Toplumu siyasetin  öznesi  kılmak  için  bütün  hükümetleri döneminde siyaseti ve toplumun iradesini  rehin  alan  vesayet sistemine karşı aktif  bir mücadele yürütüldüğü ifade edildi. Vesayet sistemine temel  teşkil eden  sivil ve askeri bürokratik kurumları dönüş­türme ve demokratikleştirme mücadelesi  verildiği vurgulanarak, siyasete, siya­set  dışı  yollardan  müdahale etme  ve onu  etkileme döneminin sona erdirildiği belirtildi.

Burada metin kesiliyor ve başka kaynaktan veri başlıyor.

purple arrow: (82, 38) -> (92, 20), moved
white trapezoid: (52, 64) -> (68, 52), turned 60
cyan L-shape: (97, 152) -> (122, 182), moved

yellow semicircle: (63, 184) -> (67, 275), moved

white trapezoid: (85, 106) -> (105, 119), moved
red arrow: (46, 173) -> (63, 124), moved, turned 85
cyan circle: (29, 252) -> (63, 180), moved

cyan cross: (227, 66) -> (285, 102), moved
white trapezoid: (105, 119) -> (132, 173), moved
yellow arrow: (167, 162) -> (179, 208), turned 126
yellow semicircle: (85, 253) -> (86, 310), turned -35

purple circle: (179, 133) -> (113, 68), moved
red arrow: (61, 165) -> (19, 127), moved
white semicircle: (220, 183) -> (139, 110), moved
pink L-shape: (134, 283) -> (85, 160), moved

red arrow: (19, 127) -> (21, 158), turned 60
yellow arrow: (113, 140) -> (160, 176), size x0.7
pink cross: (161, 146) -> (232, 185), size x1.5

Bunun sonucu olarak, bugün  artık ne bürokratik kurumların siyasete yön verebildiği ne de Meclis'in, iradesini seçilmemiş kurumlara devrettiği vurgulandı.

-"Yeni Türkiye'nin harcına katacağız"

Ortaya konulan 12 yıllık demokrasi mücadeleleriyle, siya­sete itibar, Meclis'e saygınlık  kazandırıldığı vurgulanan programda, millete  güven aşıladıkları,  halkı hakem,  demokratik süreç ve mekanizmaları yegane yol  belirledikleri kaydedildi. Geçmiş  AK Parti  hükümetlerinin oluşturduğu bu demokratik mirası derinleştirerek devam ettirecekleri,  bu mi­rası yeni Türkiye'nin harcına katacakları ifade edildi.

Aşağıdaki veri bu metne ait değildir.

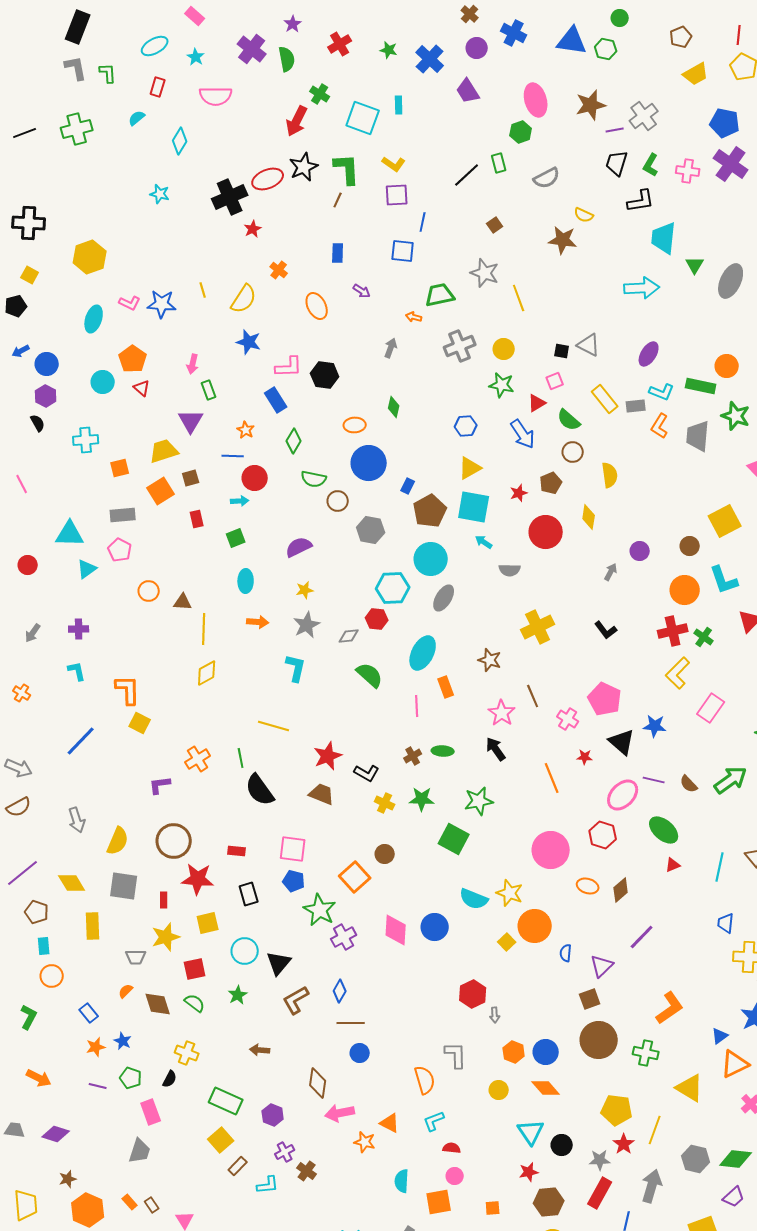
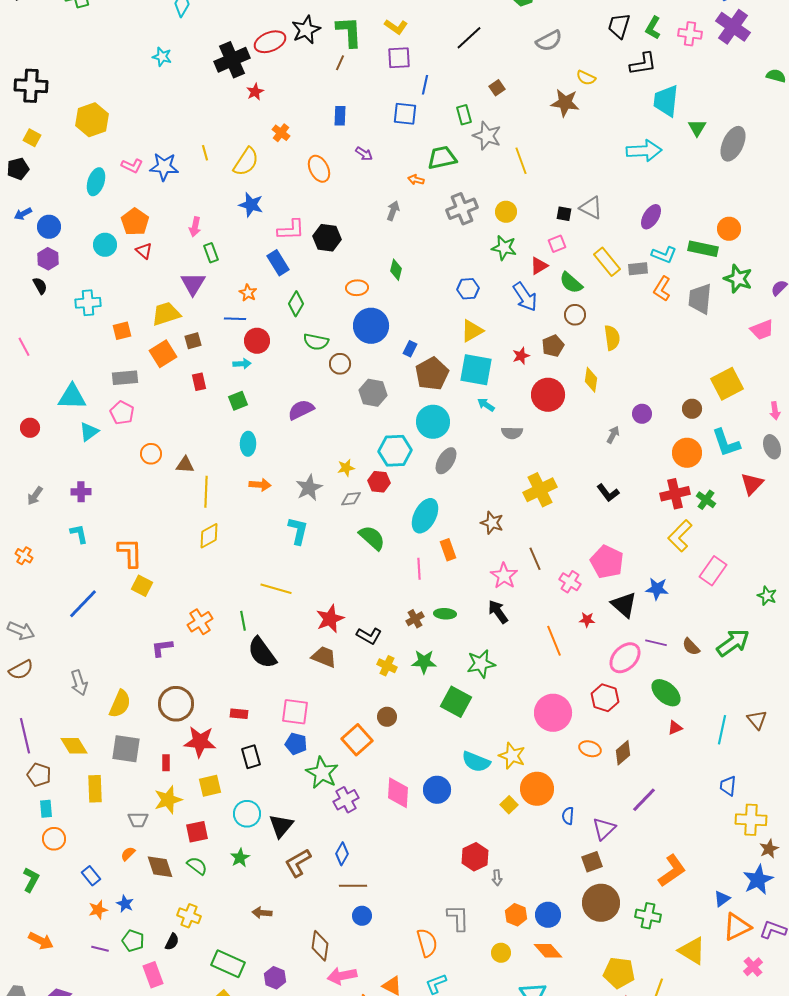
green rectangle: (499, 163) -> (464, 115), moved
yellow star: (305, 590) -> (346, 468), moved
purple line: (23, 873) -> (25, 736), turned -64

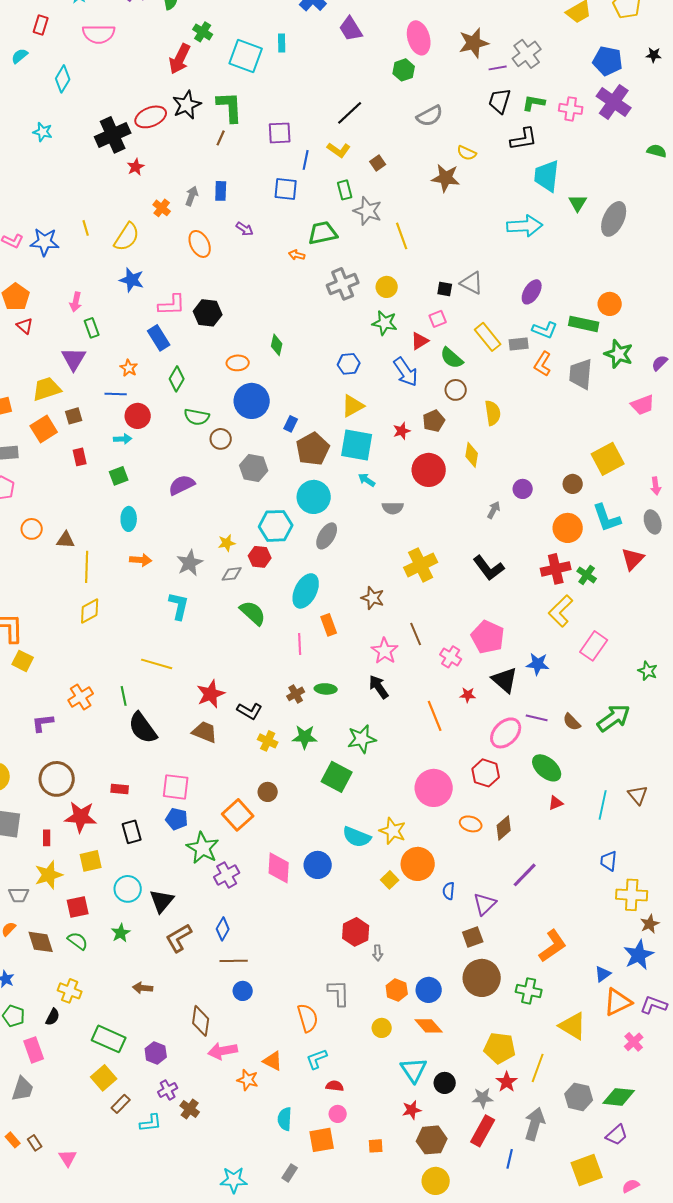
yellow L-shape: (396, 27) -> (339, 150), moved
green L-shape: (653, 28) -> (534, 103), turned 70
gray arrow: (393, 211) -> (192, 196), moved
black L-shape: (608, 493) -> (489, 568), size x1.4

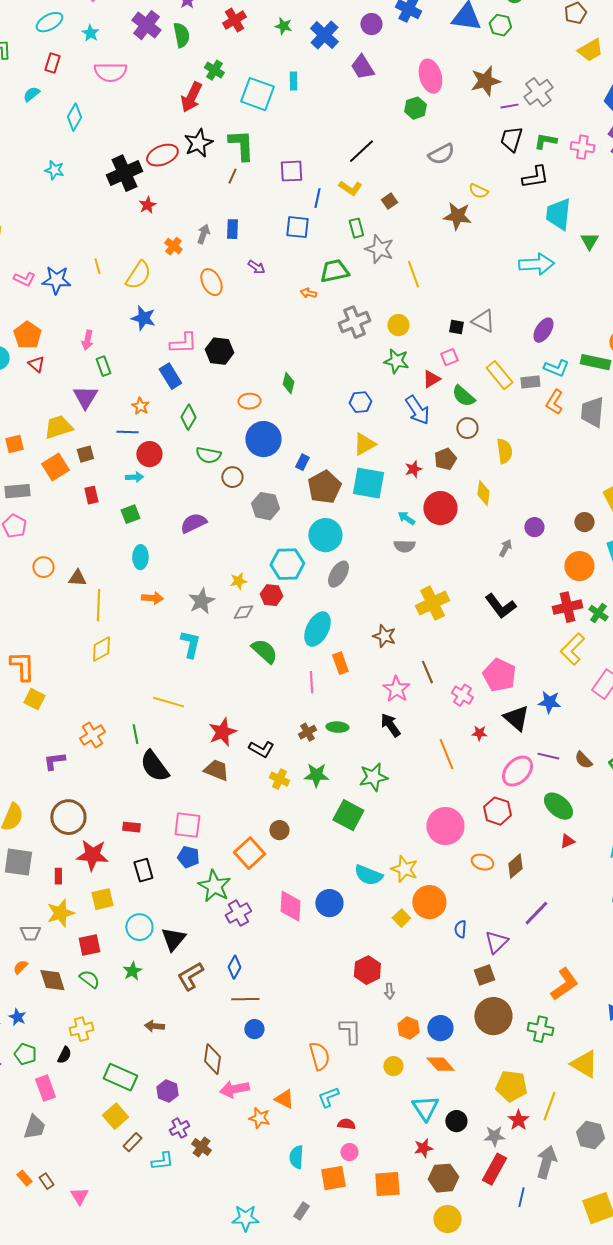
cyan arrow: (367, 480) -> (406, 518), moved
yellow cross: (70, 991) -> (81, 1029), turned -35
orange square: (376, 1146) -> (387, 1184), size x1.8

Yeni Türkiye'de  kurumlar ve aktörlerin, ancak milletten aldıkları yetki  ve meşruiyet ölçüsünde siyasal  güç sahibi  olabileceğine işaret edilen programda,"Geniş halk kitlelerini  dar kadrolara karşı güçlü kılan ve tüm dünyada demokrasinin olmazsa  olmazı  kabul  edilen  sandığın onurunu korumaya devam  edecek, çoğunluğun yönetme haklarının  gasp edilmesine müsamaha göstermeyeceğiz"  denildi.

-"Demokratik katılım ile taçlandırmak"

AK Parti Hükümetleri'nin, temsili  demokrasiyi katılımcı  demokrasinin bir alternatifi değil, hazırlayıcısı olarak  gördüğü belirten 62. Hükümet programında,  "Katılımcı demokrasinin hayata geçmesi için öncelikle temsili demokrasi­nin kurumsallaşması, milli iradeyi örseleyen siyaset dışı odak­ların etkinliklerinin sınırlandırılması, toplumsal eğilimlerin demokratik süreçlerle siyasete yansımasının garanti  altına alın­ması gerektiğine inanıyoruz" ifadeleri yer aldı.

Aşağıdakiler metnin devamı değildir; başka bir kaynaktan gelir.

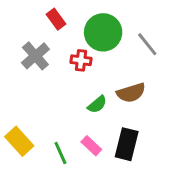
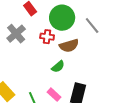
brown semicircle: (131, 93) -> (69, 46), moved

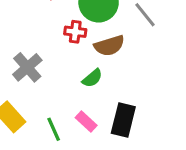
gray cross: (16, 34) -> (27, 67), moved

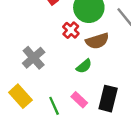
red cross: (75, 32) -> (71, 30), turned 35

Yeni dönemde demokrasinin artık yeni  bir evreye geçtiğine işaret edilerek, temsili  demokrasiyi, siyasi ve demokratik katılım  ile taç­landırmanın, bu dönemdeki ana  hedefler olacağı bildirildi. Bu hedefe yönelik  olarak, hükümetin, sivil toplum  kuruluşlarının yönetime daha aktif katılımı  ile temsili demokrasinin katılımcı demokrasiye doğru gelişmesine katkı sağlayacağına vurgu yapıldı.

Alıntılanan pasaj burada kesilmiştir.